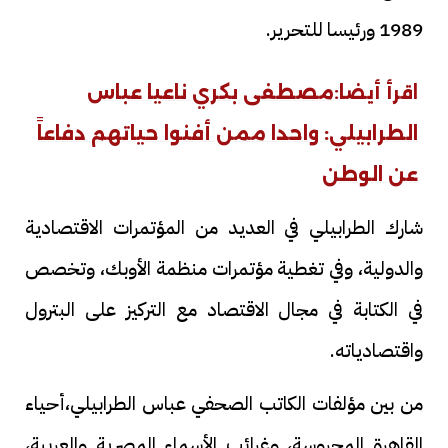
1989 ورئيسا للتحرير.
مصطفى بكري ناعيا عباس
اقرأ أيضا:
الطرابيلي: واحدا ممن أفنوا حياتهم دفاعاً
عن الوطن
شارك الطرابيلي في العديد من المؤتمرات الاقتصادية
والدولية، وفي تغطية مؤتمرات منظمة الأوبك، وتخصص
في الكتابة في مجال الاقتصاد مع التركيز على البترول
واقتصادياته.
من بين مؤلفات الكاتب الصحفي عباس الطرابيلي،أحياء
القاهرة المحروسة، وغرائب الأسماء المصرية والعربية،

---

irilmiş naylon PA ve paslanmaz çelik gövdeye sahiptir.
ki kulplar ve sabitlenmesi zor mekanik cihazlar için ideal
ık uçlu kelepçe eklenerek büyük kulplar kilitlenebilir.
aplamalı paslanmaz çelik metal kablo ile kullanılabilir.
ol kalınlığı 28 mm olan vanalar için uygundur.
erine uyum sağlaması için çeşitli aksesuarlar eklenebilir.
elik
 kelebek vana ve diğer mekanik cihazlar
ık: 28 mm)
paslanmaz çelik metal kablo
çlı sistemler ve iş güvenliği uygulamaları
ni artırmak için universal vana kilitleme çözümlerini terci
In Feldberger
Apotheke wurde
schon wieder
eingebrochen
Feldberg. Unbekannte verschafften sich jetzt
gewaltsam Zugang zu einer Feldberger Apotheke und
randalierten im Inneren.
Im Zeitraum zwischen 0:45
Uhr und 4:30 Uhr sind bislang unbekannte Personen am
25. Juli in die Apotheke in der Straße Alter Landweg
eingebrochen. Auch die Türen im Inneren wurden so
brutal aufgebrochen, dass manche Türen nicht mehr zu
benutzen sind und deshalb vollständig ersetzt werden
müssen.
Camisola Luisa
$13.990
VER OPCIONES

---

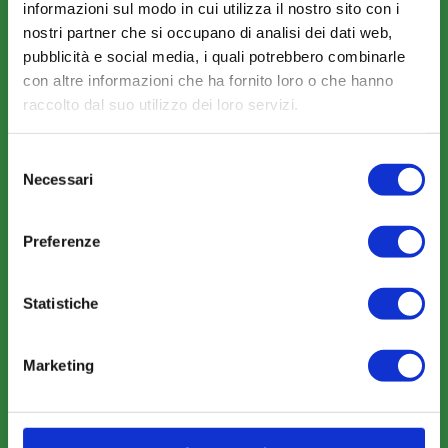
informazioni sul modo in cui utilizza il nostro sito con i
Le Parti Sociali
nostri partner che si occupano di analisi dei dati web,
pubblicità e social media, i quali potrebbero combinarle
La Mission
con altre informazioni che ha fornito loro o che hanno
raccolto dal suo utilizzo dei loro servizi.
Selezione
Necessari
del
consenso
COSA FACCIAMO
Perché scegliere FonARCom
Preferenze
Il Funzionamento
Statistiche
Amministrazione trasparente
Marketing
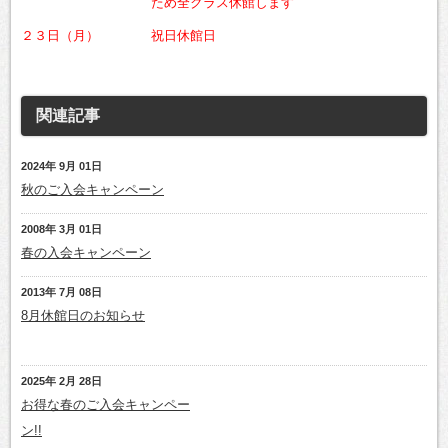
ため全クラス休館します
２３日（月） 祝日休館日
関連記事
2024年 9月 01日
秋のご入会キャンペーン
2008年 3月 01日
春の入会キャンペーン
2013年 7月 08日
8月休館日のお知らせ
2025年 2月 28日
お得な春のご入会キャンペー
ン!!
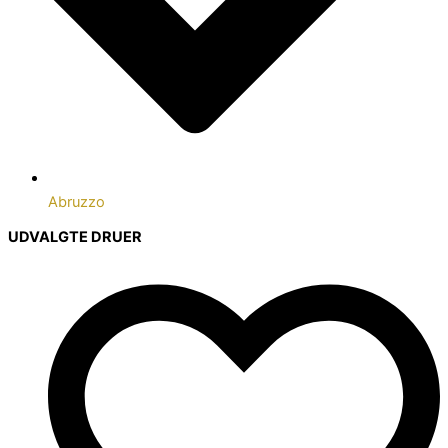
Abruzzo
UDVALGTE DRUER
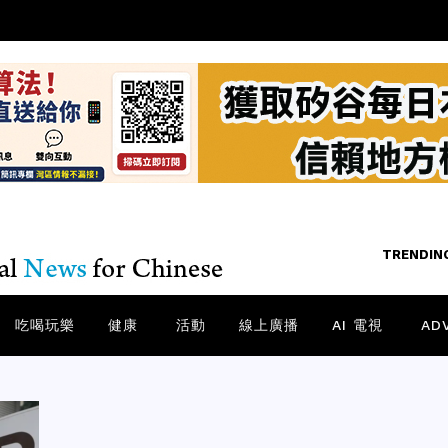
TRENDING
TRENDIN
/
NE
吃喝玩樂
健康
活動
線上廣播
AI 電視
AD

- [Task description]: Would you output, from the records above, exactly the run of lines that starts at the line containing "benutzen sind und" and ends at the line containing "VER OPCIONES", and only that run?

- [Your response]:
benutzen sind und deshalb vollständig ersetzt werden
müssen.
Camisola Luisa
$13.990
VER OPCIONES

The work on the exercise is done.